J'avoue qu'il est un peu aberrant d'évoquer l'article 1er à ce stade du débat ; cela donne presque envie d'en revenir à la discussion générale. Comment, en effet, discuter du principe même du RSA, alors que nous avons déjà engagé la réflexion sur bon nombre d'éléments et fait part de nos interrogations ?
L'article 1er instaure la suppression du revenu minimum d'insertion, et c'est pour moi l'occasion de m'inscrire en faux contre certains jugements sur le RMI que j'ai pu lire ou entendre ici ou là, ou encore percevoir à travers des amendements présentés par certains membres de la majorité.

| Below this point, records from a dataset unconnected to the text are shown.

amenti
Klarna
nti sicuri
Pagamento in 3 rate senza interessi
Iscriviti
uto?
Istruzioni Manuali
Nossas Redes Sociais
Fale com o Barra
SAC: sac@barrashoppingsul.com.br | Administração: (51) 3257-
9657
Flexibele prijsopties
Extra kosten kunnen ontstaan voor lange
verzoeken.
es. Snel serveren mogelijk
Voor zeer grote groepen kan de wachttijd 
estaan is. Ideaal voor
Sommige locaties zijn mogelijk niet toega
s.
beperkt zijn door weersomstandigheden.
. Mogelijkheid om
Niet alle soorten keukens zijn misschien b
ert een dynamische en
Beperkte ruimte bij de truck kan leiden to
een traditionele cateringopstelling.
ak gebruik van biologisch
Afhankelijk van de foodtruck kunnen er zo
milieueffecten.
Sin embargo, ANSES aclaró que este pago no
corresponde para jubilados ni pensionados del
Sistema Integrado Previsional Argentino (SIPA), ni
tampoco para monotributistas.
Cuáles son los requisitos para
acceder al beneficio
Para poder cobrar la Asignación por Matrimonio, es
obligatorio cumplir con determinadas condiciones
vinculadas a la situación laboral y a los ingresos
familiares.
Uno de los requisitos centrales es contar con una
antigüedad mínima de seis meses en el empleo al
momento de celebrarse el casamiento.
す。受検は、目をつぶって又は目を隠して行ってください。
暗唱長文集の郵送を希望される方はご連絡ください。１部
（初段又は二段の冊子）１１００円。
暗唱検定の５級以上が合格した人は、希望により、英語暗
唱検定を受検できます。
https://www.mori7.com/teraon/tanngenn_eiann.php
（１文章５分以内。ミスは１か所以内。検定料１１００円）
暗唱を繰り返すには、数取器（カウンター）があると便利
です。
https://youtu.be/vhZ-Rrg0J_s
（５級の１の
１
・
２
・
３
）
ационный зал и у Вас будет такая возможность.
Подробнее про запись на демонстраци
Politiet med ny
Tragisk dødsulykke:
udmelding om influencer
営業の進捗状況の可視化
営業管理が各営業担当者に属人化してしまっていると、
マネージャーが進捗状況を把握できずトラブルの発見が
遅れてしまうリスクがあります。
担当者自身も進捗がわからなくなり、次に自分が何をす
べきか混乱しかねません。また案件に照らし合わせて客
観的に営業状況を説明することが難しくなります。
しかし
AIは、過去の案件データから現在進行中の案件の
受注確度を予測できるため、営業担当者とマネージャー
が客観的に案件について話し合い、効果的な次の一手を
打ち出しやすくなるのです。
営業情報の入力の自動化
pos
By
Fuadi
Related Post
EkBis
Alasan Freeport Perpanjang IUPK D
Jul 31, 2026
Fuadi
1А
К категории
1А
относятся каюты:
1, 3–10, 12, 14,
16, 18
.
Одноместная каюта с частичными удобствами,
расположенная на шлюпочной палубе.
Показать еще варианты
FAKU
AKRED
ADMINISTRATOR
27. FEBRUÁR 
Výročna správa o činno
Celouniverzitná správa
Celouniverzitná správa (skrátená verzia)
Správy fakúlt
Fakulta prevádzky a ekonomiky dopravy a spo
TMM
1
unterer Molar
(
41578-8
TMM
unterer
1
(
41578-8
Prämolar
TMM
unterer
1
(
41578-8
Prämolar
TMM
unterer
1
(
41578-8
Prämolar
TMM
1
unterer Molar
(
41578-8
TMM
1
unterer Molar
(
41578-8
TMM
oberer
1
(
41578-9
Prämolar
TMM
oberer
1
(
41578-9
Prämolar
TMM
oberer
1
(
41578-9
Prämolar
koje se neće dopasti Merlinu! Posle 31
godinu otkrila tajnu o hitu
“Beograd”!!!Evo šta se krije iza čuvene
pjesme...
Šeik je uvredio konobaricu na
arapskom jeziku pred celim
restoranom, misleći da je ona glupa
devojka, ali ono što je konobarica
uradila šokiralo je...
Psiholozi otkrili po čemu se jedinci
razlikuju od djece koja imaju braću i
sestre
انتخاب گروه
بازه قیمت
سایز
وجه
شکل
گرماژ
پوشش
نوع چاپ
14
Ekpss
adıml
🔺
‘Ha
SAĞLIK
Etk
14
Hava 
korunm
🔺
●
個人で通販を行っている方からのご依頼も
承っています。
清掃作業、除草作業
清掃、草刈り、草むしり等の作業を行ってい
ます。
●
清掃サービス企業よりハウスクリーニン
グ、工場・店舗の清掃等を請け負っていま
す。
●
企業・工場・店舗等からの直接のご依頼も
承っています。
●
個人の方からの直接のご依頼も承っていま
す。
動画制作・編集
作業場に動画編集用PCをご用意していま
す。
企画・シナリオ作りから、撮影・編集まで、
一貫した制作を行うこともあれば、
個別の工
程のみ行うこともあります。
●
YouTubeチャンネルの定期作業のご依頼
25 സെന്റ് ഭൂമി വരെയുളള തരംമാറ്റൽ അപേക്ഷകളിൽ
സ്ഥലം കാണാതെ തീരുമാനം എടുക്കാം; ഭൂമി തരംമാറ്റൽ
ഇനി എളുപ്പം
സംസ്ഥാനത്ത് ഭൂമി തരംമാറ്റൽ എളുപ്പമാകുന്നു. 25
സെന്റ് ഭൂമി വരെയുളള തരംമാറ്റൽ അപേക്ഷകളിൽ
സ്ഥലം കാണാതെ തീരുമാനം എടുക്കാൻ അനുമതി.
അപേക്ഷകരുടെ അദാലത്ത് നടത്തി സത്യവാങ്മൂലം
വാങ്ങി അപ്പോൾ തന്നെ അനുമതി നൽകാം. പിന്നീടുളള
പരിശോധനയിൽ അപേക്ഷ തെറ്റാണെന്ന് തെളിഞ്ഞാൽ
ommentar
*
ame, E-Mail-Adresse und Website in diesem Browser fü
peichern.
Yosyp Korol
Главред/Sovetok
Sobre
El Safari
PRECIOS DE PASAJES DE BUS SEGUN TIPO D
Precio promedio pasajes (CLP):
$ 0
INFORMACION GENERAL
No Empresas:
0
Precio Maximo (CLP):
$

Si nous nous accordons tous sur le fait qu'il était temps d'actualiser ce dispositif, il faut redire à quel point, depuis 2004, les conseils généraux l'ont pris à bras-le-corps, à quel point les politiques d'insertion se sont amplifiées. Les départements, toutes tendances politiques confondues, ont tenté de trouver les outils d'insertion susceptibles de faire réussir le « I » de RMI, dont nous sommes nombreux à reconnaître qu'il a trop longtemps été un élément défaillant du dispositif.
Rappelons également ensemble qu'il importe de ne pas stigmatiser les publics relevant du RMI en les considérant comme des personnes qui ont cherché à en profiter à outrance.
Si l'actualisation proposée a véritablement vocation à accroître le volet consacré à l'insertion, nous ne pouvons qu'y être favorables. Encore faut-il s'entendre sur ce qui y a derrière le mot « insertion ». Je reprends ici une argumentation qui m'est chère, car elle est le fruit, comme pour beaucoup d'entre nous, de la connaissance d'un territoire. Il est clair que, chaque fois que nous pouvons faire de l'insertion professionnelle un axe majeur de l'insertion tout court, nous devons le faire. Nous savons ce que représente un emploi en termes d'insertion dans notre société. Mais force est de constater que, parmi les personnes relevant des dispositifs de minima sociaux, certaines sont loin de l'insertion professionnelle, pour des raisons diverses tenant aux accidents de la vie, à des problèmes de santé, de logement, de mobilité ou des problèmes familiaux. Or le RSA, en rendant l'insertion professionnelle quasi obligatoire, risque ne pas être adapté à la situation spécifique de certains bénéficiaires actuels des minima sociaux.
Et je ne peux m'empêcher de faire le lien entre cette approche et certaines mesures prises par le Gouvernement depuis quelques mois, consistant à déréguler le marché du travail, à mettre en accusation les personnes à la recherche d'un emploi et à créer des outils qui risquent, j'en ai bien peur, de se retourner contre les bénéficiaires de minima sociaux, qui devront se soumettre aux règles de l'offre raisonnable d'emploi.
C'est pour nous un motif d'inquiétude d'autant plus fort que le contexte économique actuel est très difficile. Or, nous le savons par expérience, lorsque la situation économique s'améliore, les bénéficiaires des minima sociaux sont les derniers à en profiter, et lorsqu'elle se dégrade, ils sont les premiers à en souffrir.